● **About this exercise**
Please restate word for word the lines of the entries below from the one with "I have used" to the one with "Anger Class Online®", inclusive, and leave out every picture.

Provided records Start Marker

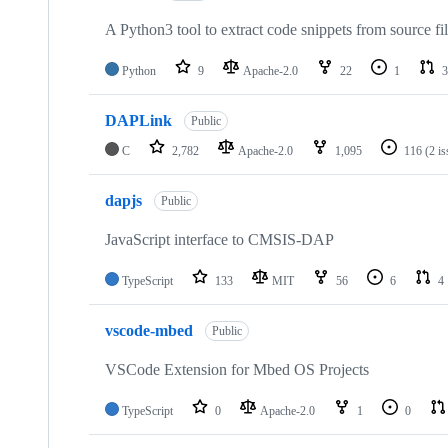
A Python3 tool to extract code snippets from source fi
Python
9
Apache-2.0
22
1
3
DAPLink
Public
C
2,782
Apache-2.0
1,095
116
(2 i
dapjs
Public
JavaScript interface to CMSIS-DAP
TypeScript
133
MIT
56
6
4
vscode-mbed
Public
VSCode Extension for Mbed OS Projects
TypeScript
0
Apache-2.0
1
0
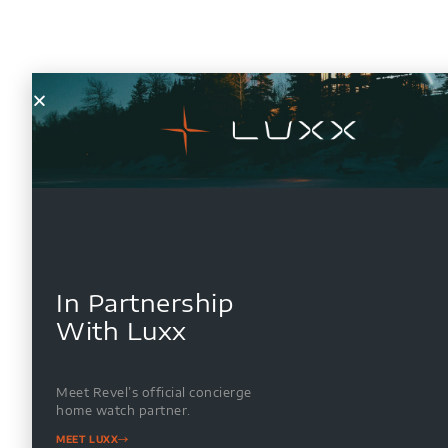
In Partnership
With Luxx
Meet Revel’s official concierge
home watch partner.
MEET LUXX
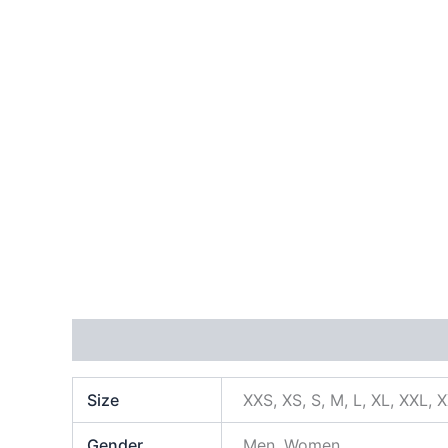
Additional information
Size
XXS, XS, S, M, L, XL, XXL, 
Gender
Men, Women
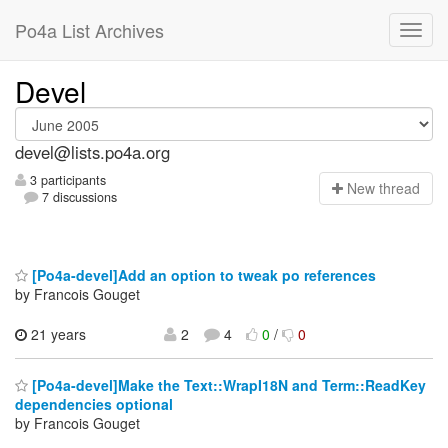
Po4a List Archives
Devel
devel@lists.po4a.org
3 participants
N
ew thread
7 discussions
[Po4a-devel]Add an option to tweak po references
by Francois Gouget
21 years
2
4
0
/
0
[Po4a-devel]Make the Text::WrapI18N and Term::ReadKey
dependencies optional
by Francois Gouget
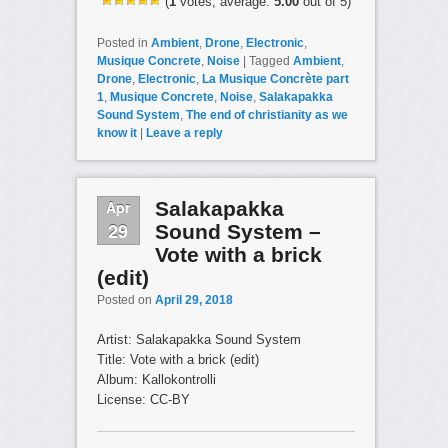
(
1
votes, average:
5.00
out of 5)
Posted in
Ambient
,
Drone
,
Electronic
,
Musique Concrete
,
Noise
|
Tagged
Ambient
,
Drone
,
Electronic
,
La Musique Concrète part
1
,
Musique Concrete
,
Noise
,
Salakapakka
Sound System
,
The end of christianity as we
know it
|
Leave a reply
Apr
Salakapakka
29
Sound System –
Vote with a brick
(edit)
Posted on
April 29, 2018
Artist: Salakapakka Sound System
Title: Vote with a brick (edit)
Album: Kallokontrolli
License: CC-BY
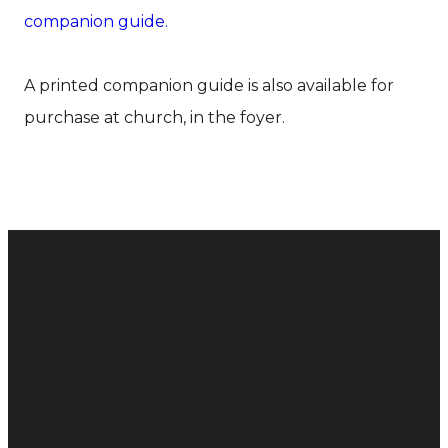
companion guide.
A printed companion guide is also available for
purchase at church, in the foyer.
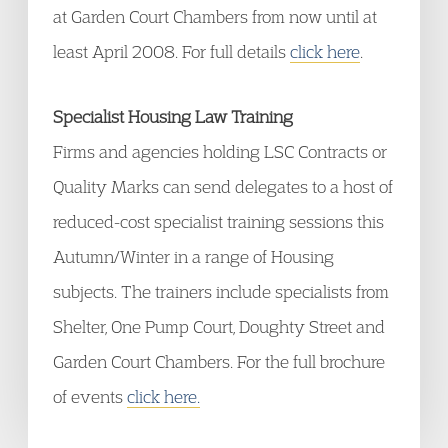
at Garden Court Chambers from now until at
least April 2008. For full details
click here
.
Specialist Housing Law Training
Firms and agencies holding LSC Contracts or
Quality Marks can send delegates to a host of
reduced-cost specialist training sessions this
Autumn/Winter in a range of Housing
subjects. The trainers include specialists from
Shelter, One Pump Court, Doughty Street and
Garden Court Chambers. For the full brochure
of events
click here.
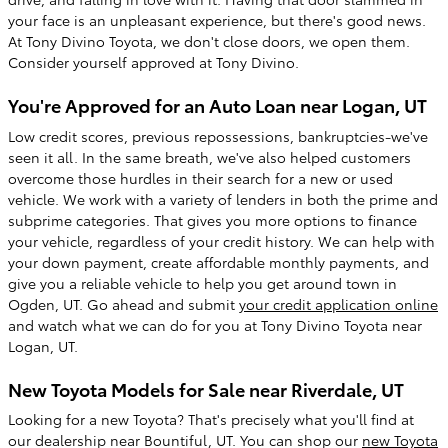
your face is an unpleasant experience, but there's good news.
At Tony Divino Toyota, we don't close doors, we open them.
Consider yourself approved at Tony Divino.
You're Approved for an Auto Loan near Logan, UT
Low credit scores, previous repossessions, bankruptcies-we've
seen it all. In the same breath, we've also helped customers
overcome those hurdles in their search for a new or used
vehicle. We work with a variety of lenders in both the prime and
subprime categories. That gives you more options to finance
your vehicle, regardless of your credit history. We can help with
your down payment, create affordable monthly payments, and
give you a reliable vehicle to help you get around town in
Ogden, UT. Go ahead and submit
your credit application online
and watch what we can do for you at Tony Divino Toyota near
Logan, UT.
New Toyota Models for Sale near Riverdale, UT
Looking for a new Toyota? That's precisely what you'll find at
our dealership near Bountiful, UT. You can shop our
new Toyota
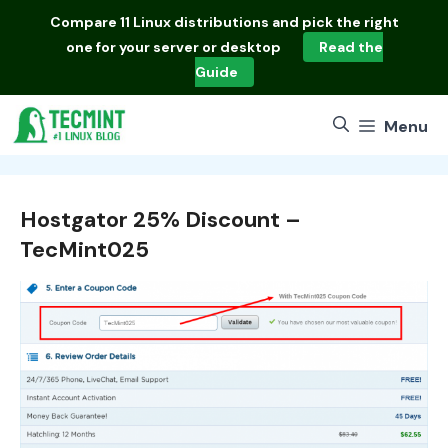
Skip
Compare
11 Linux distributions
and pick the right
to
one for your server or desktop
Read the
content
Guide
Menu
Hostgator 25% Discount –
TecMint025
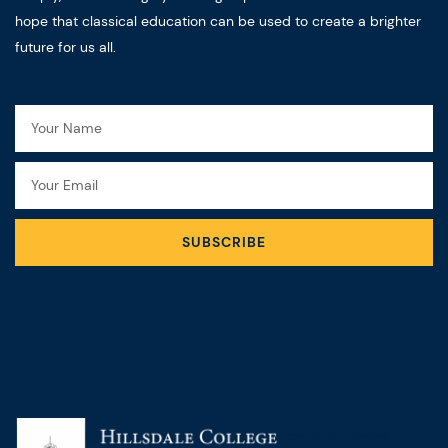
hope that classical education can be used to create a brighter
future for us all.
Name
Email
SUBSCRIBE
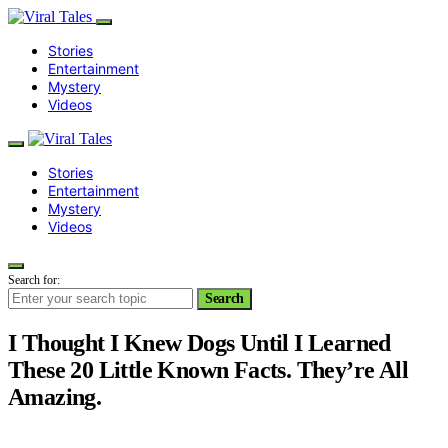
Stories
Entertainment
Mystery
Videos
Stories
Entertainment
Mystery
Videos
Search for:
Search
I Thought I Knew Dogs Until I Learned
These 20 Little Known Facts. They’re All
Amazing.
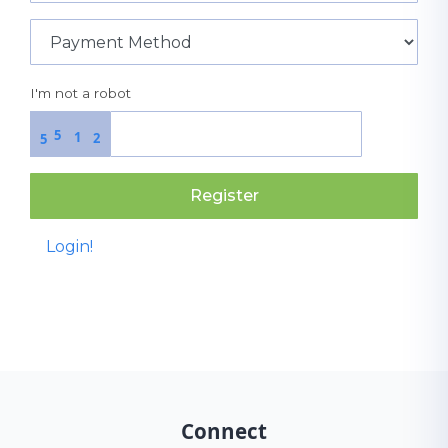
I'm not a robot
5
1
2
5
Register
Login!
Connect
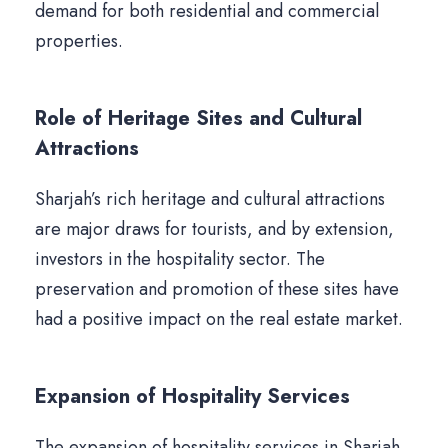
demand for both residential and commercial
properties.
Role of Heritage Sites and Cultural
Attractions
Sharjah’s rich heritage and cultural attractions
are major draws for tourists, and by extension,
investors in the hospitality sector. The
preservation and promotion of these sites have
had a positive impact on the real estate market.
Expansion of Hospitality Services
The expansion of hospitality services in Sharjah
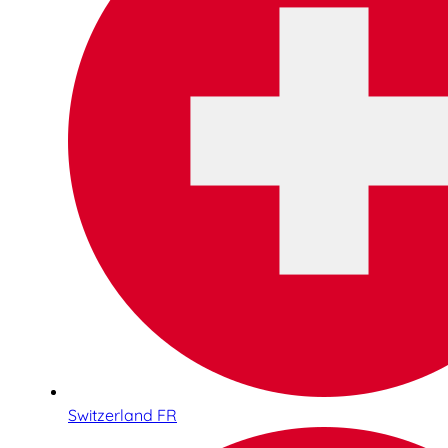
Switzerland FR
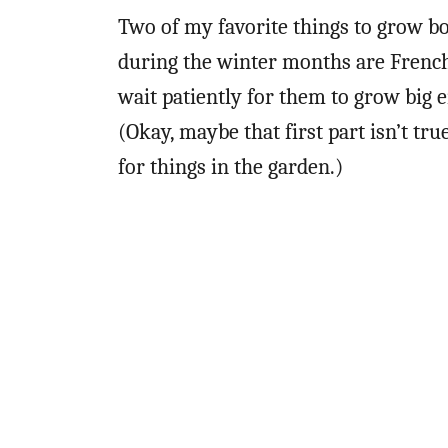
Two of my favorite things to grow b
during the winter months are French
wait patiently for them to grow big e
(Okay, maybe that first part isn’t tr
for things in the garden.)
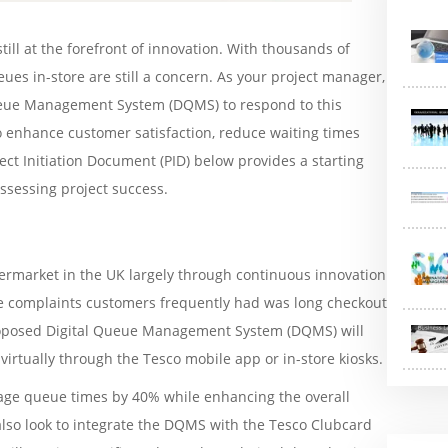
till at the forefront of innovation. With thousands of
ues in-store are still a concern. As your project manager,
eue Management System (DQMS) to respond to this
o enhance customer satisfaction, reduce waiting times
ect Initiation Document (PID) below provides a starting
ssessing project success.
rmarket in the UK largely through continuous innovation
he complaints customers frequently had was long checkout
roposed Digital Queue Management System (DQMS) will
irtually through the Tesco mobile app or in-store kiosks.
erage queue times by 40% while enhancing the overall
 also look to integrate the DQMS with the Tesco Clubcard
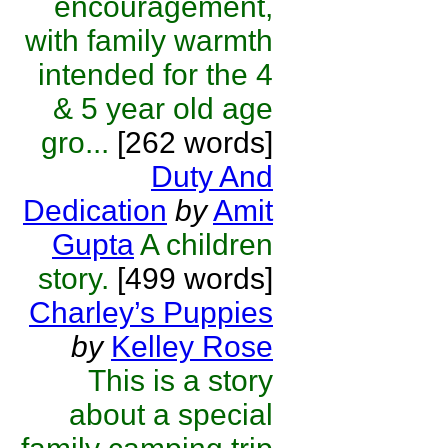
encouragement,
with family warmth
intended for the 4
& 5 year old age
gro...
[262 words]
Duty And
Dedication
by
Amit
Gupta
A children
story.
[499 words]
Charley’s Puppies
by
Kelley Rose
This is a story
about a special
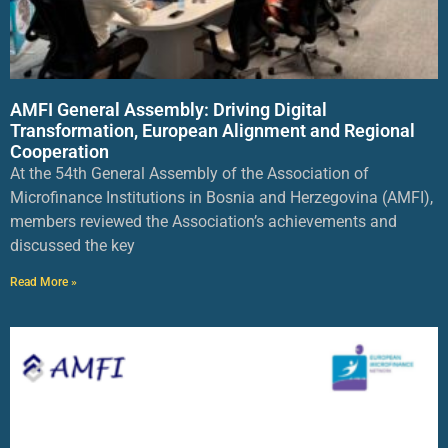
AMFI General Assembly: Driving Digital
Transformation, European Alignment and Regional
Cooperation
At the 54th General Assembly of the Association of
Microfinance Institutions in Bosnia and Herzegovina (AMFI),
members reviewed the Association’s achievements and
discussed the key
Read More »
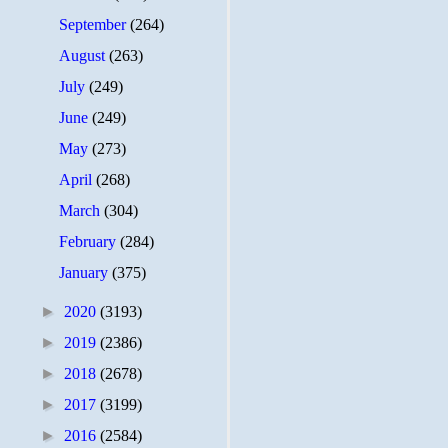
September
(264)
August
(263)
July
(249)
June
(249)
May
(273)
April
(268)
March
(304)
February
(284)
January
(375)
►
2020
(3193)
►
2019
(2386)
►
2018
(2678)
►
2017
(3199)
►
2016
(2584)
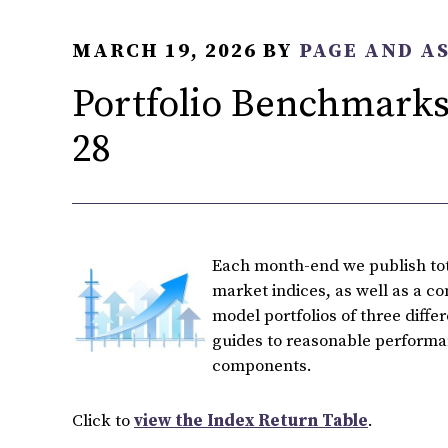
MARCH 19, 2026
BY
PAGE AND A
Portfolio Benchmarks
28
Each month-end we publish tota
market indices, as well as a c
model portfolios of three diffe
guides to reasonable performan
components.
Click to
view the Index Return Table
.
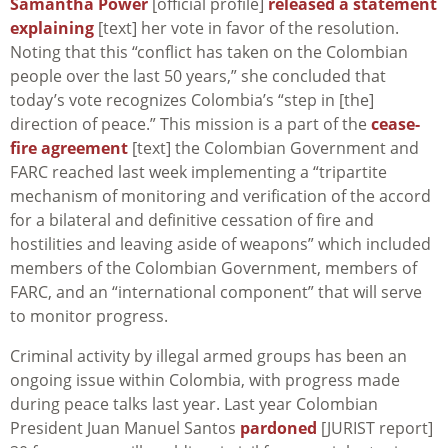
Samantha Power
[official profile]
released a statement
explaining
[text] her vote in favor of the resolution.
Noting that this “conflict has taken on the Colombian
people over the last 50 years,” she concluded that
today’s vote recognizes Colombia’s “step in [the]
direction of peace.” This mission is a part of the
cease-
fire agreement
[text] the Colombian Government and
FARC reached last week implementing a “tripartite
mechanism of monitoring and verification of the accord
for a bilateral and definitive cessation of fire and
hostilities and leaving aside of weapons” which included
members of the Colombian Government, members of
FARC, and an “international component” that will serve
to monitor progress.
Criminal activity by illegal armed groups has been an
ongoing issue within Colombia, with progress made
during peace talks last year. Last year Colombian
President Juan Manuel Santos
pardoned
[JURIST report]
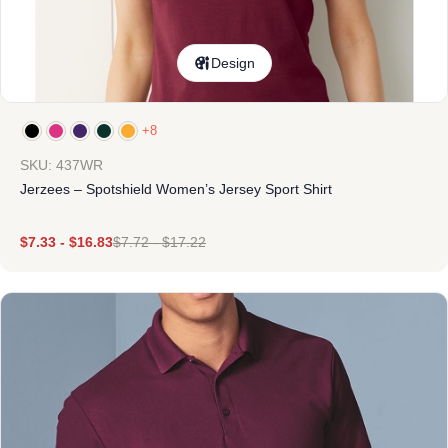
Design
+8
SKU: 437WR
Jerzees – Spotshield Women’s Jersey Sport Shirt
$
7.33
-
$
16.83
$
7.72
-
$
17.22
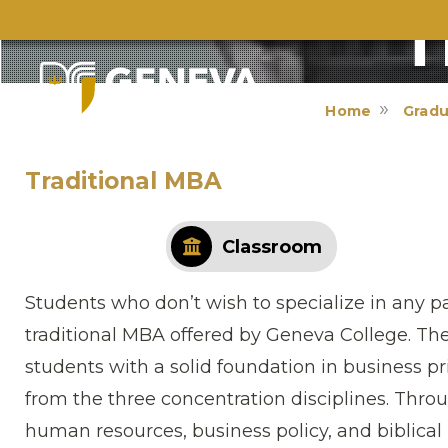
T
Home
Gradu
Traditional MBA
Classroom
Students who don’t wish to specialize in any pa
traditional MBA offered by Geneva College. Th
students with a solid foundation in business pr
from the three concentration disciplines. Thr
human resources, business policy, and bibli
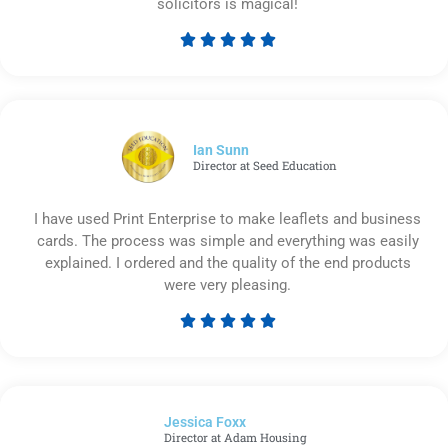
solicitors is magical!





Rated
5
out
of
5
Ian Sunn
Director at Seed Education
I have used Print Enterprise to make leaflets and business
cards. The process was simple and everything was easily
explained. I ordered and the quality of the end products
were very pleasing.





Rated
5
out
of
Jessica Foxx​
5
Director at Adam Housing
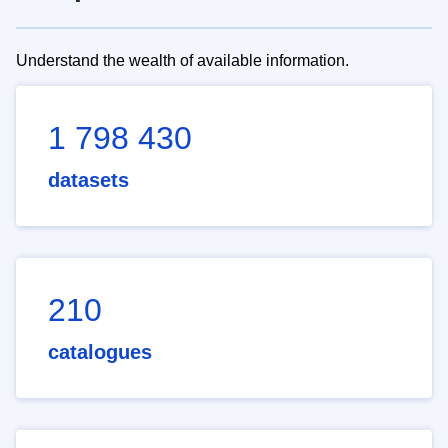
Understand the wealth of available information.
1 798 430
datasets
210
catalogues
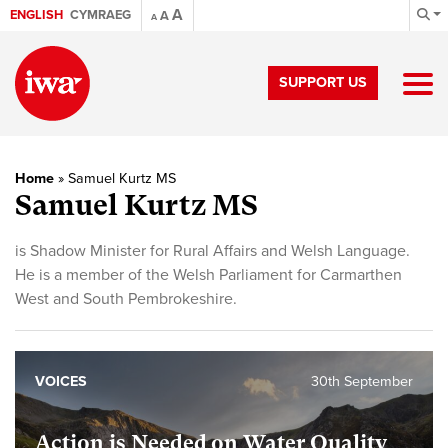
A
ENGLISH
CYMRAEG
A
A
SUPPORT US
Home
»
Samuel Kurtz MS
Samuel Kurtz MS
is Shadow Minister for Rural Affairs and Welsh Language.
He is a member of the Welsh Parliament for Carmarthen
West and South Pembrokeshire.
VOICES
30th September
Action is Needed on Water Quality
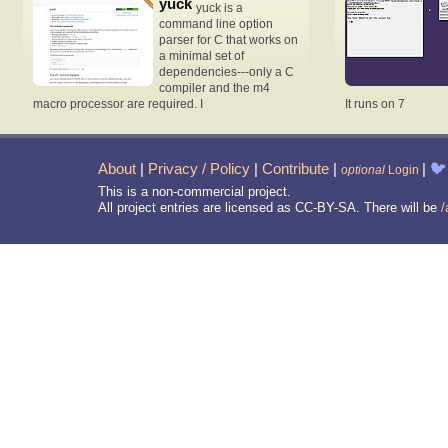
yuck
yuck is a
command line option
parser for C that works on
a minimal set of
dependencies---only a C
compiler and the m4
macro processor are required. I
It runs on 7
About
|
Privacy / Policy
|
Contribute
|
|
🐦
optional
Login
This is a non-commercial project.
All project entries are licensed as CC-BY-SA. There will be
/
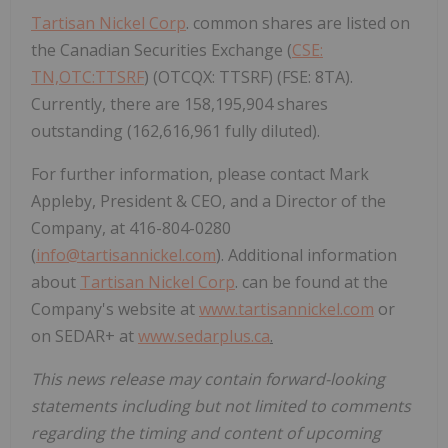
Tartisan Nickel Corp
. common shares are listed on
the Canadian Securities Exchange (
CSE:
TN,OTC:TTSRF
) (OTCQX: TTSRF) (FSE: 8TA).
Currently, there are 158,195,904 shares
outstanding (162,616,961 fully diluted).
For further information, please contact Mark
Appleby, President & CEO, and a Director of the
Company, at 416-804-0280
(
info@tartisannickel.com
). Additional information
about
Tartisan Nickel Corp
. can be found at the
Company's website at
www.tartisannickel.com
or
on SEDAR+ at
www.sedarplus.ca
.
This news release may contain forward-looking
statements including but not limited to comments
regarding the timing and content of upcoming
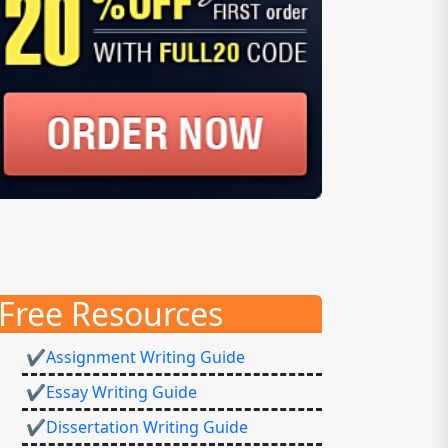
Free Resources
✔Assignment Writing Guide
✔Essay Writing Guide
✔Dissertation Writing Guide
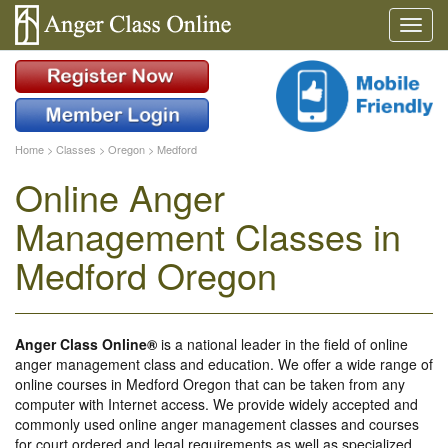
Home
>
Classes
>
Oregon
>
Medford
Online Anger
Management Classes in
Medford Oregon
Anger Class Online®
is a national leader in the field of online
anger management class and education. We offer a wide range of
online courses in Medford Oregon that can be taken from any
computer with Internet access. We provide widely accepted and
commonly used online anger management classes and courses
for court ordered and legal requirements as well as specialized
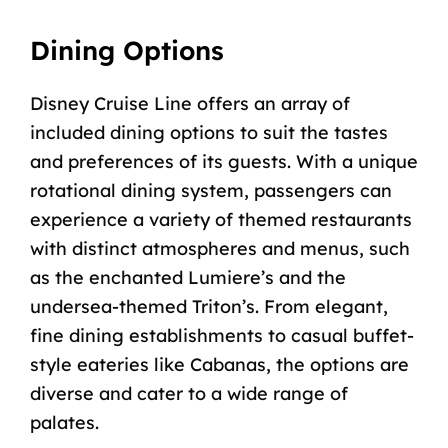
Dining Options
Disney Cruise Line offers an array of
included dining options to suit the tastes
and preferences of its guests. With a unique
rotational dining system, passengers can
experience a variety of themed restaurants
with distinct atmospheres and menus, such
as the enchanted Lumiere’s and the
undersea-themed
Triton’s
. From elegant,
fine dining establishments to casual buffet-
style eateries like Cabanas, the options are
diverse and cater to a wide range of
palates.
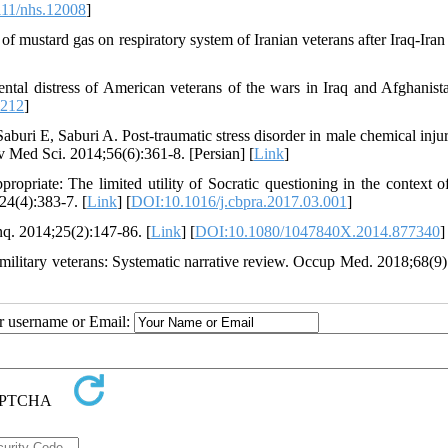
11/nhs.12008
]
f mustard gas on respiratory system of Iranian veterans after Iraq-Iran
ental distress of American veterans of the wars in Iraq and Afghanist
2212
]
i E, Saburi A. Post-traumatic stress disorder in male chemical inju
 Med Sci. 2014;56(6):361-8. [Persian] [
Link
]
priate: The limited utility of Socratic questioning in the context o
24(4):383-7. [
Link
] [
DOI:10.1016/j.cbpra.2017.03.001
]
q. 2014;25(2):147-86. [
Link
] [
DOI:10.1080/1047840X.2014.877340
]
military veterans: Systematic narrative review. Occup Med. 2018;68(9)
ur username or Email:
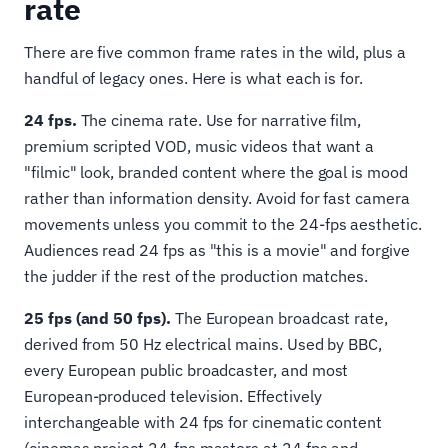
rate
There are five common frame rates in the wild, plus a
handful of legacy ones. Here is what each is for.
24 fps.
The cinema rate. Use for narrative film,
premium scripted VOD, music videos that want a
"filmic" look, branded content where the goal is mood
rather than information density. Avoid for fast camera
movements unless you commit to the 24-fps aesthetic.
Audiences read 24 fps as "this is a movie" and forgive
the judder if the rest of the production matches.
25 fps (and 50 fps).
The European broadcast rate,
derived from 50 Hz electrical mains. Used by BBC,
every European public broadcaster, and most
European-produced television. Effectively
interchangeable with 24 fps for cinematic content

Provided records End Marker

● **Your solution**
I have used Print Enterprise to make leaflets and business
cards. The process was simple and everything was easily
explained. I ordered and the quality of the end products
were very pleasing.





Rated
5
out
of
Jessica Foxx​
5
Director at Adam Housing
Understand the wealth of available information.
1 798 430
datasets
210
catalogues
A
ENGLISH
CYMRAEG
A
A
SUPPORT US
Home
»
Samuel Kurtz MS
Samuel Kurtz MS
is Shadow Minister for Rural Affairs and Welsh Language.
He is a member of the Welsh Parliament for Carmarthen
West and South Pembrokeshire.
VOICES
30th September
Action is Needed on Water Quality
yuck
yuck is a
command line option
parser for C that works on
a minimal set of
dependencies---only a C
compiler and the m4
macro processor are required. I
It runs on 7
About
|
Privacy / Policy
|
Contribute
|
|
🐦
optional
Login
This is a non-commercial project.
All project entries are licensed as CC-BY-SA. There will be
/
Tartisan Nickel Corp
. common shares are listed on
the Canadian Securities Exchange (
CSE:
TN,OTC:TTSRF
) (OTCQX: TTSRF) (FSE: 8TA).
Currently, there are 158,195,904 shares
outstanding (162,616,961 fully diluted).
For further information, please contact Mark
Appleby, President & CEO, and a Director of the
Company, at 416-804-0280
(
info@tartisannickel.com
). Additional information
about
Tartisan Nickel Corp
. can be found at the
Company's website at
www.tartisannickel.com
or
on SEDAR+ at
www.sedarplus.ca
.
This news release may contain forward-looking
statements including but not limited to comments
regarding the timing and content of upcoming
Free Resources
✔Assignment Writing Guide
✔Essay Writing Guide
✔Dissertation Writing Guide
Home
>
Classes
>
Oregon
>
Medford
Online Anger
Management Classes in
Medford Oregon
Anger Class Online®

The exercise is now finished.